On this lovely Black Friday, enjoy our trip through the past!
1982 Pac-10 MVP: John Elway, QB, Stanford & Tom Ramsey, QB, UCLA (original, tie); Ramsey (revised)
Four teams finished in a clusterfuck atop the standings: UCLA (5-1-1), Washington (6-2), Arizona State (5-2), and USC (5-2). The Sun Devils needed to win the Territorial Cup in their final game to clinch the title, but they lost on the road in Tucson, handing the championship to the Bruins, who escaped the Trojans with a one-point victory in their final game. The Huskies also blew it by losing the Apple Cup.
Meanwhile, a tie for the MVP occurred between Stanford quarterback John Elway (who won the vote in 1980, too) and UCLA QB Tom Ramsey. It’s our job to pinpoint one winner here, and like two years ago, it probably won’t be Elway, who couldn’t even lift his team to a winning record, thanks to The Play. Yes, it was that kind of year in the Pac-10. It was the best, really. But we digress … who is the real MVP?
With no runner or receiver surpassing 1,000 yards in their speciality, and the scrimmage yards leader compiling only 1,171 yards (Stanford running back Vincent White), it’s clear the real MVP was Ramsey: He led the conference in passing efficiency rating (151.5), while throwing for 2,986 yards with 21 touchdowns and only 10 interceptions. Without him, the Bruins are not going to the Rose Bowl, period.
1982 B1G MVP: Anthony Carter, WR, Michigan (original); Tim Spencer, RB, Ohio State (revised)
In one of the sillier results, Michigan won the B1G with an 8-1 conference record, despite losing to Ohio State (7-1 in league play). Uneven scheduling was still a thing? Laughable, for sure. Meanwhile, Iowa finished 6-2, and Illinois posted a 6-3 record. Wolverines wide receiver Anthony Carter won the league’s first MVP vote, but any of these four teams could have produced the league’s most valuable player.

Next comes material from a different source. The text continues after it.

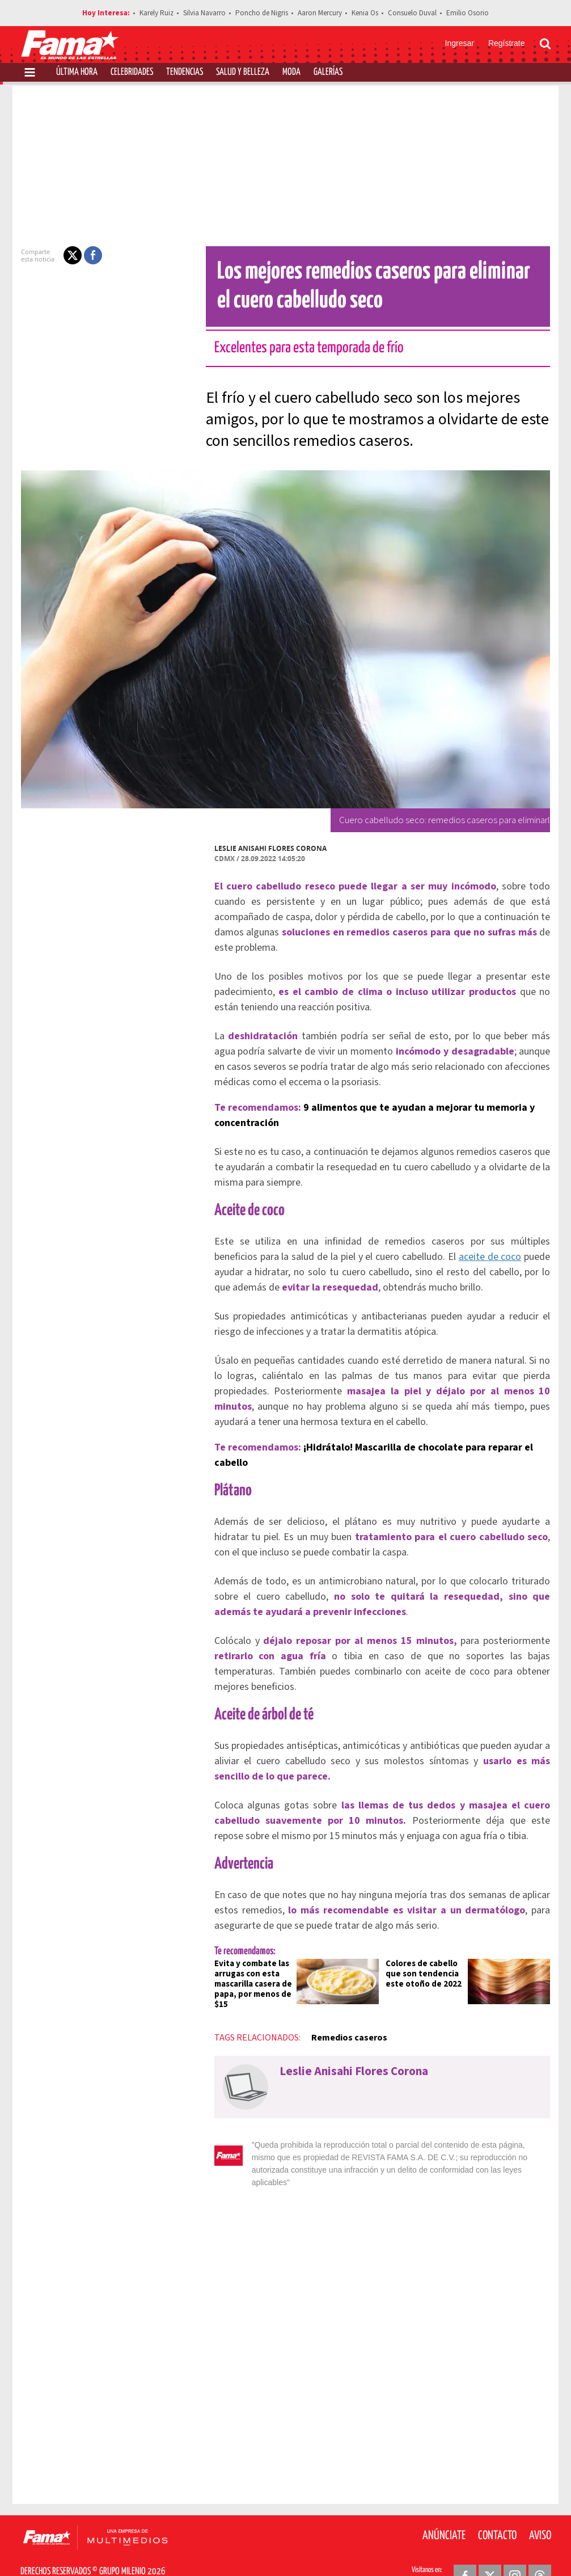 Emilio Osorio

Carter didn’t even top 1,000 yards from scrimmage, and he finished with just 8 TDs, as well. He had no business winning this award. Meanwhile, Buckeyes RB Tim Spencer topped the B1G in rushing yards (1,538), scrimmage yards (1,676), and scrimmage TDs (15). He was the league’s real MVP, and with the Ohio State victory over Michigan, it’s clear that the Buckeyes needed him to finish where they did.
This is a puzzling vote: Carter didn’t even lead the B1G in yards per catch. He caught only 43 passes all season, minimizing his impact. Big plays or not, when you’re not even cracking 1,000 yards from scrimmage, you’re not that valuable. When you finish sixth in TDs, you’re not that valuable. What the heck were the voters thinking here? It’s clear they weren’t. This was more of a career nod, in truth.
1983 Rose Bowl MVP: Tom Ramsey, QB, UCLA & Don Rogers, FS, UCLA (original, tie); Rogers (revised)
The Bruins dominated the Pasadena affair, beating the Wolverines, 24-14, after taking a 10-0 lead into halftime. There was a tie vote (again!) for the MVP between Ramsey and UCLA free safety Don Rogers. Ramsey only threw for 162 yards without a TD, although he did run for the game’s first TD. Meanwhile, Rogers made 11 tackles and had an interception—as well as the biggest hit of the game.
That hit was huge, as it knocked Michigan starting QB Steve Smith out of the game. Rogers picked off Smith earlier, too, and then he knocked him out with a hard tackle that separated his shoulder. His backup threw two INTs, including a pick six to UCLA linebacker Blanchard Montgomery for the Bruins’ final score of the game that made it 24-7 in the fourth quarter.
Rogers’ defensive plays set the tone for the game in the first half, and we see Ramsey as the mere beneficiary of that. Therefore, we give this MVP nod to Rogers, alone.